Hi,

It seems the consensus answer is still that crystallization is a stochastic process that cannot be easily predicted. I've included links to useful papers describing the structural genomics consortium (SGC) results and a few other ideas. The mindset now is that we can use robots to set up nL size drops and screen many conditions.

Stability will be key, much more important than any other factor. Is the tetramer very robust and stable? Are there floppy ends? Did you remove tags? These are some things to try to predict.

As for conditions, I have had very good luck with the Index Screen sold by Hampton Research, and it is based on conditions that yielded hits for SGC. I do not mean to endorse a particular supplier though, as other companies likely have a very similar screen.

Hope this helps and good luck!

http://www.ncbi.nlm.nih.gov/pubmed/12718928

"Maximum-likelihood crystallization" from 2003

http://www.ncbi.nlm.nih.gov/pubmed/15325655

"Crystallization data mining in structural genomics: using positive and negative results to optimize protein crystallization screens" from 2004

http://www.ncbi.nlm.nih.gov/pubmed/19079241

"Understanding the physical properties that control protein crystallization by analysis of large-scale experimental data" from 2009

http://www.ncbi.nlm.nih.gov/pubmed/20177794

"Predicting protein crystallization propensity from protein sequence" from 2011

http://bioinformatics.anl.gov/cgi-bin/tools/pdpredictor links to a prediction tool

There is no rule at all but ammonium sulphate is usually a good precipitant, of course it depends on the protein. You can have a look in this review, although it is mainly related with protein complexes, they have examples and references about the most sucessful precipitants for proteins. Maybe you can find also more references in this paper:

Radaev, S., Sun. P.D. (2002) Crystallization of protein-protein complexes. J. Appl. Crystallogr. 35, 674-676.
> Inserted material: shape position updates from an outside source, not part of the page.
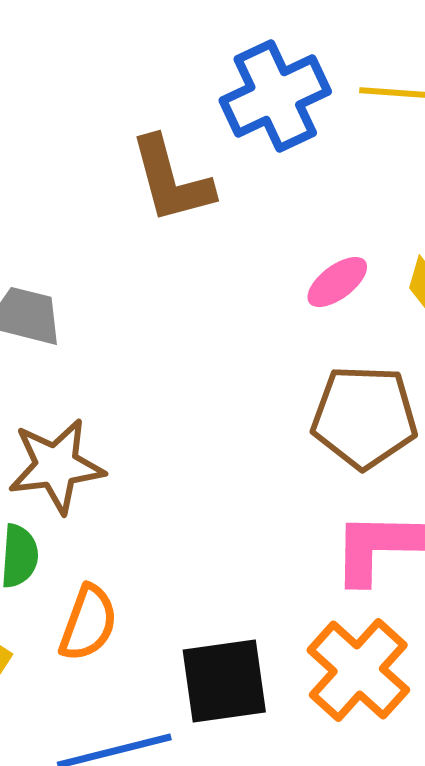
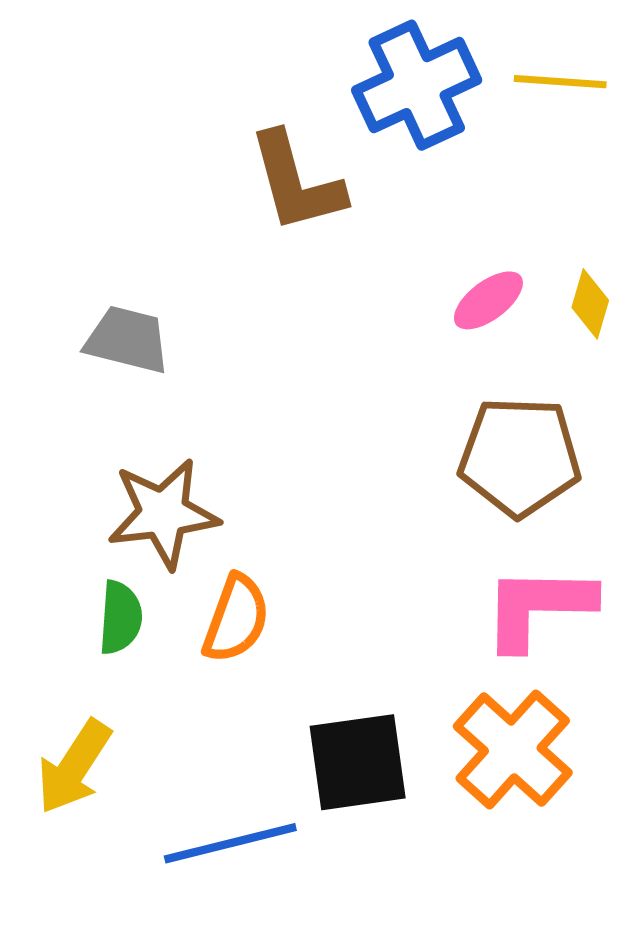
orange semicircle: (88, 623) -> (236, 619), moved

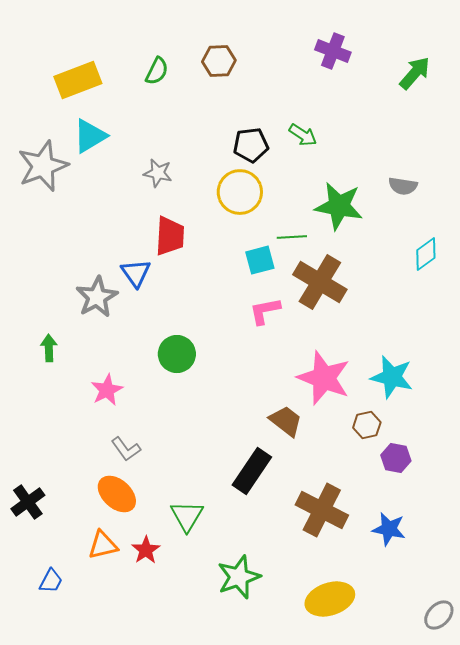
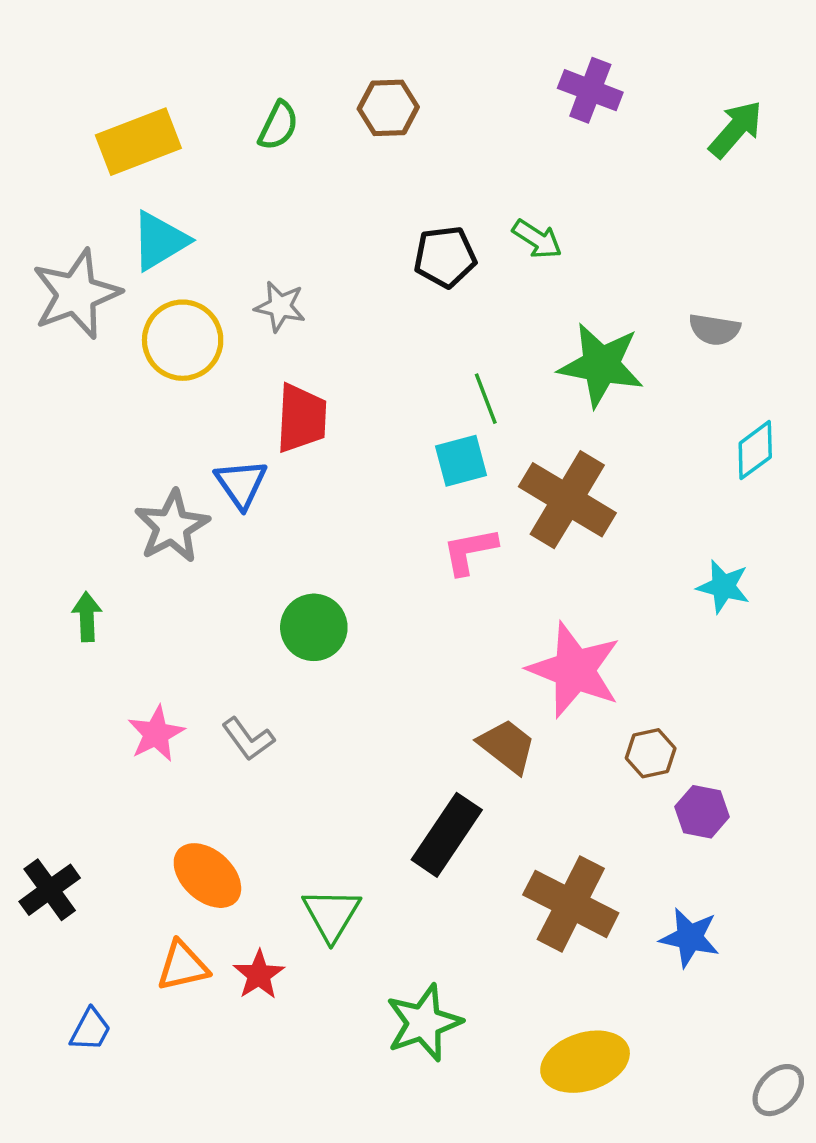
yellow circle: (240, 192) -> (183, 340), moved
green line: (292, 237) -> (486, 399), moved, turned 72
cyan star: (392, 377) -> (723, 587), moved, size x0.7
pink star: (107, 390) -> (156, 734), moved
gray L-shape: (126, 449) -> (248, 739), moved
All crystallographers are cocerned about this question which is "THE QUESTION"..There is no answer. Every protein is a new chalenge. Just read articles and try to make your own idea about the role of salts or PEGs or whatever in the crystallization process. Personnaly I like and I learned a lot from Enrico STURA...search artisles of this guy. He gives very nice discussions and ideas about this problem. Besides the only way to have a sort of answer is to try to srystallize several protein by your own.